That's not necessarily good design. Such a distributed system has to be designed very robustly to account for communications failures.
By robust design I mean that, when the transactions are sent from the terminal to the central server, there needs to be a protocol in place so that the terminal knows when a transaction has been successfully recorded by the central server and also a means to identify transactions that have not been successfully sent.
You could have a sequence like this:
- terminal sends transaction
- server records transaction
- server sends acknowledgement of recording
- terminal marks transaction as sent
If communications fail after the server has recorded the transaction but before the terminal has received acknowledgement, the two records at terminal and server will be in an inconsistent state.
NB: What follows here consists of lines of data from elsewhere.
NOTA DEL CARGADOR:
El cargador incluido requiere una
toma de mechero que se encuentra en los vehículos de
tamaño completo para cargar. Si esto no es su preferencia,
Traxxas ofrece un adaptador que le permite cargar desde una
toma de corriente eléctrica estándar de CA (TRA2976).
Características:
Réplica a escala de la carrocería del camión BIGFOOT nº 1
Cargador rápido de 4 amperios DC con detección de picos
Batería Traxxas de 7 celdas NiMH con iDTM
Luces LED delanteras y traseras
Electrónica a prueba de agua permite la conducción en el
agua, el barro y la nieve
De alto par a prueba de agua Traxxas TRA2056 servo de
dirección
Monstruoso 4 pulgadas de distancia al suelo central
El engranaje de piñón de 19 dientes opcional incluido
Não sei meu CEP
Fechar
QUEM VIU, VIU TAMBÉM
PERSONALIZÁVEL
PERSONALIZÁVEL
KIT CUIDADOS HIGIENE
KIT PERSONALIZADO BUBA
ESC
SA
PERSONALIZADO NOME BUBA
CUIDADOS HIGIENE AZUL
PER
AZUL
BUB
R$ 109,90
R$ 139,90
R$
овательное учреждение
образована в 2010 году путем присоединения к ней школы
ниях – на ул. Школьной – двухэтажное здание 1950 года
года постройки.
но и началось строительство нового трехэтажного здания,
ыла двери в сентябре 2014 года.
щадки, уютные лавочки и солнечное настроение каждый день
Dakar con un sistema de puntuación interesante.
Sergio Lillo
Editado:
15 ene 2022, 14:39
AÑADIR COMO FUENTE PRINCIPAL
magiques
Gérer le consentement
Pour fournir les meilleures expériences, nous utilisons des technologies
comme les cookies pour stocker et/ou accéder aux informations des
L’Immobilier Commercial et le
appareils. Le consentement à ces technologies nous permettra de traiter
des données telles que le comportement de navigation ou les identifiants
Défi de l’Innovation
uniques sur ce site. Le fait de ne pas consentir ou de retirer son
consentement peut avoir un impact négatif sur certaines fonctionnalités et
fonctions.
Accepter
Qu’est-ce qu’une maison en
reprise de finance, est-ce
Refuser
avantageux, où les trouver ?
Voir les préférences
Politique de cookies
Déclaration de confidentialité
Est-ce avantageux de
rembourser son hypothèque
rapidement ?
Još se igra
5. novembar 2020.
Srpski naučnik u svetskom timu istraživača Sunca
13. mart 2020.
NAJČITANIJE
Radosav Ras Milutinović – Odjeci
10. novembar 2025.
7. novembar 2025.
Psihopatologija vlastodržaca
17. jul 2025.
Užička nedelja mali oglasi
There
has to be a way to bring them back into consistency and you can't just send the transaction again because that could result in a double post, if the server can't identify it as a transaction it has already got.
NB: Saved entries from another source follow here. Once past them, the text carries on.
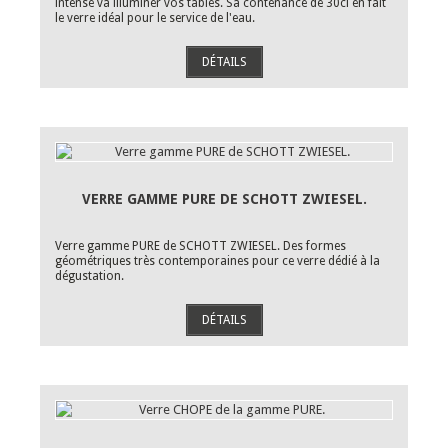
intense va illuminer vos tables. Sa contenance de 30cl en fait
le verre idéal pour le service de l'eau.
DÉTAILS
VERRE GAMME PURE DE SCHOTT ZWIESEL.
Verre gamme PURE de SCHOTT ZWIESEL. Des formes
géométriques très contemporaines pour ce verre dédié à la
dégustation.
DÉTAILS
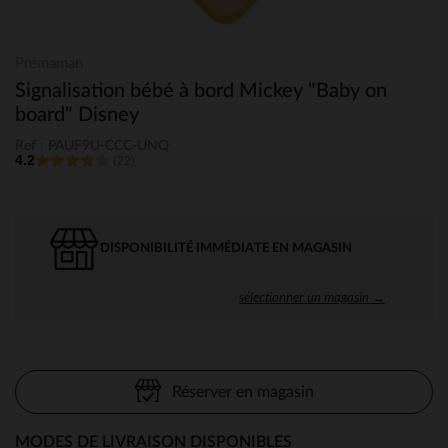
Prémaman
Signalisation bébé à bord Mickey "Baby on
board" Disney
Ref : PAUF9U-CCC-UNQ
4.2
(22)
DISPONIBILITÉ IMMÉDIATE EN MAGASIN
sélectionner un magasin →
Réserver en magasin
MODES DE LIVRAISON DISPONIBLES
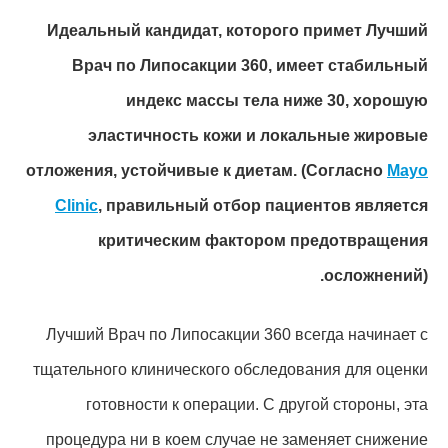
Идеальный кандидат, которого примет Лучший
Врач по Липосакции 360, имеет стабильный
индекс массы тела ниже 30, хорошую
эластичность кожи и локальные жировые
отложения, устойчивые к диетам.
(Согласно
Mayo
Clinic
, правильный отбор пациентов является
критическим фактором предотвращения
осложнений).
Лучший Врач по Липосакции 360 всегда начинает с
тщательного клинического обследования для оценки
готовности к операции. С другой стороны, эта
процедура ни в коем случае не заменяет снижение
You may say it is relatively trivial to fix that and it is, but back in the late 90's, the world was not as connected as it is now and it is quite possible that the engineers didn't think of it.
I think you can assume we all know the basic facts of the case and you don't need to repeat them.
I don't necessarily agree.
There are many reasons why there might be a shortfall including dishonesty or genuine mistakes, but as soon as it was clear that a pattern was emerging - this might be as simple as several sub postmasters reporting similar problems - Horizon should have been investigated.